Three Iranian steel companies suffered apparent cyberattacks Monday, claimed a hacktivist group that previously took responsibility for a digital assault on the Iranian train system with wiper malware.
Iranian state media seemingly confirmed the attacks, writing that “part of the steel information technology systems of the country was attacked by foreign enemies.”
A hacktivist group calling itself “Gonjeshke Darande” claimed responsibility for the attacks in messages posted to its Telegram channel and on Twitter. The group posted screenshots purportedly showing the inside of one of the steel facilities and what appears to be an industrial control dashboard.
A video shared by the group, with a date stamp of June 27, appears to show equipment being damaged and a subsequent fire, with firefighters rushing in to extinguish the flames. Operations at one of the companies, Khuzestan Steel — reportedly one of Iran’s largest — were suspended as a result of the attack, the BBC World Service’s Persian portal reported Monday. The CEO of that company told an Iranian news source that “the attack failed and no damage was done to the production line,” according to a Google translation.
“These companies are subject to international sanctions and continue their operations despite the restrictions,” the group wrote. “These cyberattacks, being carried out carefully so to protect innocent individuals, are in response to the aggression of the Islamic Republic.”
The same group claimed responsibility for the July 2021 wiper malware attacks on the Iranian railway system that reportedly caused widespread train delays and disruptions. That attack included a message displayed on train schedule screens directing angry passengers to contact the Iranian Supreme Leader’s office with complaints. A subsequent attack on the Iranian state service that subsidizes gasoline purchases in October 2021 displayed a similar message on gas pumps, causing some observers to say the attacks were aimed at destabilizing the Iranian government as part of a cyber tit-for-tat between Israel and Iran.
Researchers with cybersecurity firm SentinelOne’s SentinelLabs dubbed the malware that hit the train system “MeteorExpress.” SentinelLabs Principle Threat Researcher Juan Andrés Guerrero-Saade, who wrote the MeteorExpress report, tweeted Monday that the group associated with MeteorExpress has “used a variety of false fronts,” including Indra, Gonjeshke Darande, Predatory Sparrow and possibly Edalat Ali, which in February 2022 posted closed circuit video and documents from an Iranian prison that held political prisoners.
The Telegram account associated with Edalat Ali posted a forwarded message from the Gonjeshke Darande Telegram channel claiming responsibility for the attack Monday.
Representatives of the group had previously claimed to be Iranians living and working inside Iran trying to expose inhumane treatment of prisoners.
“While people debate the role of cyber in a hot conflict like the war in Ukraine, there are wellsprings of novel cyber activity in other regions going entirely unexamined,” Guerrero-Saade told CyberScoop Monday.
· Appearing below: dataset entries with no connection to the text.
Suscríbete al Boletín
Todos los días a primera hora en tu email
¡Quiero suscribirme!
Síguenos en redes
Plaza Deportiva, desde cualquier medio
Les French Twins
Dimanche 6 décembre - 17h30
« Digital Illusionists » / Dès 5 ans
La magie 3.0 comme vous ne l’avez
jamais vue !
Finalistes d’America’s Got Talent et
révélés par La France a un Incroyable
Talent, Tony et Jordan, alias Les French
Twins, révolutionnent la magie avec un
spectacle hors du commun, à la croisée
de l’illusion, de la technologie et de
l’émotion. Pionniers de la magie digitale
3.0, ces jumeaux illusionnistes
He added that the group’s approach in this case — claiming to avoid collateral damage on civilians and only target sanctioned companies — was interesting.
“There’s something novel happening here that warrants further scrutiny,” he said.
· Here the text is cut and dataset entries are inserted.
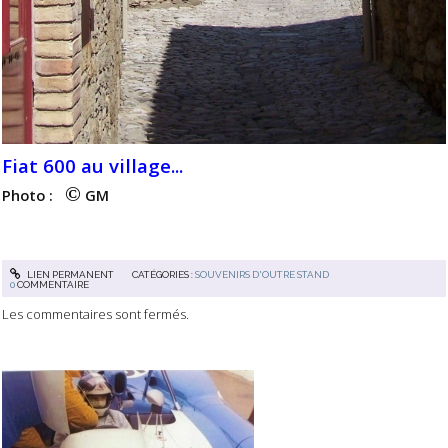
Fiat 600 au village...
©
Photo :
GM
LIEN PERMANENT
CATÉGORIES :
SOUVENIRS D'OUTRE STAND
0
COMMENTAIRE
Les commentaires sont fermés.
Itay Cohen, the head of cyber research for American-Israeli firm Check Point, said in an email that the hacks “joins a flood of attacks conducted by groups portraying themselves as Hacktivists against the regime.” Check Point has analyzed several similar incidents, including ones targeting an Iranian national media corporation in January 2022 and the July 2021 railway hack.
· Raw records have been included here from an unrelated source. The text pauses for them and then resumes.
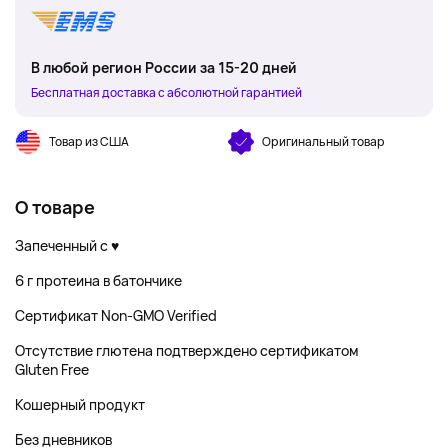
В любой регион России за 15-20 дней
Бесплатная доставка с абсолютной гарантией
Товар из США
Оригинальный товар
О товаре
Запеченный с ♥
6 г протеина в батончике
Сертификат Non-GMO Verified
Отсутствие глютена подтверждено сертификатом
Gluten Free
Кошерный продукт
Без дневников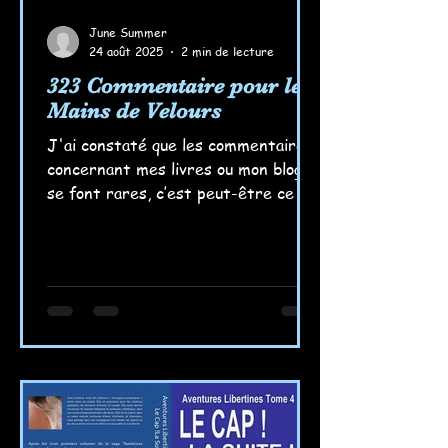
June Summer
24 août 2025
2 min de lecture
323 Commentaire pour les
Mains de Velours
J'ai constaté que les commentaires
concernant mes livres ou mon blog
se font rares, c’est peut-être ce qui
les rend encore plus précieux....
“The number of attacks, their success and their quality can suggest that they were conducted by an advanced attacker or attackers, perhaps a nation-state with an interest to sabotage Iran’s critical infrastructure,” Cohen said, “as well as seed panic among the Iranian public and officials.”
John Hultquist, the vice president of intelligence for Mandiant, said in a statement Monday that the firm is “working to validate the claims” of a physically destructive attack, but noted that the screenshots and evidence posted are not necessarily indicative of an actual intrusion into the operational technology of the facility.
But, in “some respects, it doesn’t really matter if this was a cyber attack or not,” he added. “The evidence that was provided by the alleged attacker may be sufficient to convince many that a cyber attack occurred, serving the attacker‘s purposes.”
Update 6/28/22: to include comments from the CEO of Khuzestan Steel Company.